Volvo plans to recycle nearly all of its parts
Volvo plans to recycle components and reuse parts to reduce its overall emissions, from production to the road.
Volvo says that it will be using entirely recycled parts by 2040, with materials such as metals recycled into new parts like transmissions. It is part of a ‘circular business philosophy that Volvo has already implemented, recycling more than 40,000 parts in 2020 and recycling 95 per cent of waste from its production sites.
The total savings in 2021 alone for the Swedish brand were almost 650,000 tonnes of CO2.
Volvo Cars head of strategy and sustainability, Anders Kärrberg told Autocar: “There are major sustainability benefits of doing this. If you compare a new part with a remanufactured part, you save about 85% of the CO2. There are major benefits in terms of reducing consumption of the virgin material, too.”

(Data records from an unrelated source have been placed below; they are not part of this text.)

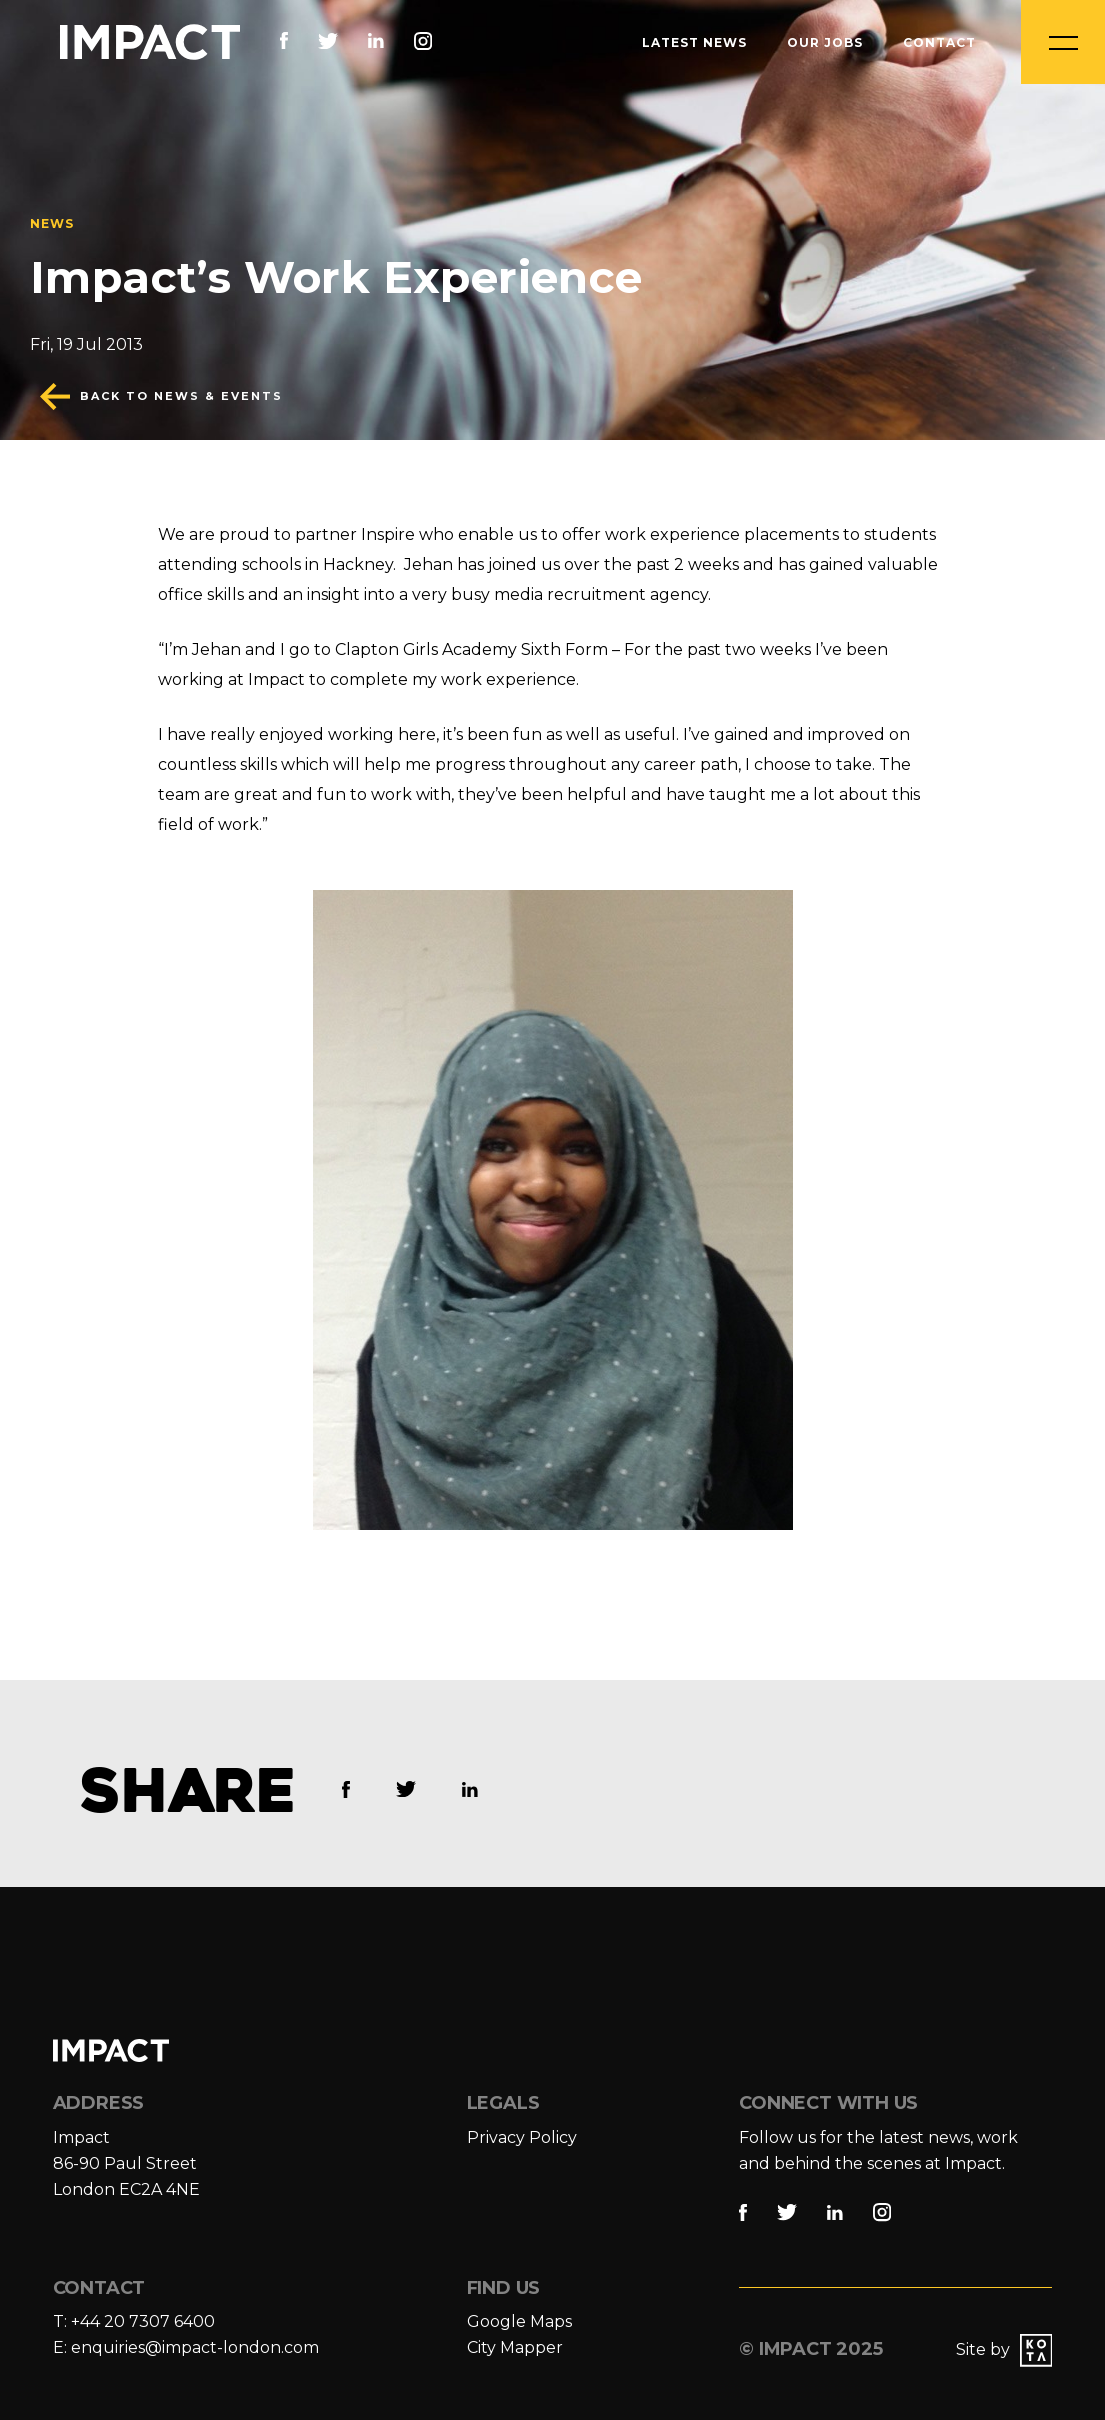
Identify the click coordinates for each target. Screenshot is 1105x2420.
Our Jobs (825, 42)
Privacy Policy (522, 2137)
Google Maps (519, 2321)
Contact (939, 42)
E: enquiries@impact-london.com (186, 2347)
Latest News (694, 42)
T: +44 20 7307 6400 (134, 2321)
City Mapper (515, 2347)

“We’re on the track of doubling the consumption of metals and minerals in the next 40 years, and we’re generating more and more waste. This is simply not sustainable. It’s not just that we’re generating waste materials: we’re also generating a lot of CO2.
Other car parts that Volvo plans to recycle include brake components, compressors, and suspension pieces. Looking to the future with electrification, Volvo says it can also recondition EV traction motors and generators, among others. Volvo is also working with Battery Loop, a battery company that will help with transitioning vehicle batteries into a second-stage use outside of vehicles – something that Nissan is doing with Leaf batteries.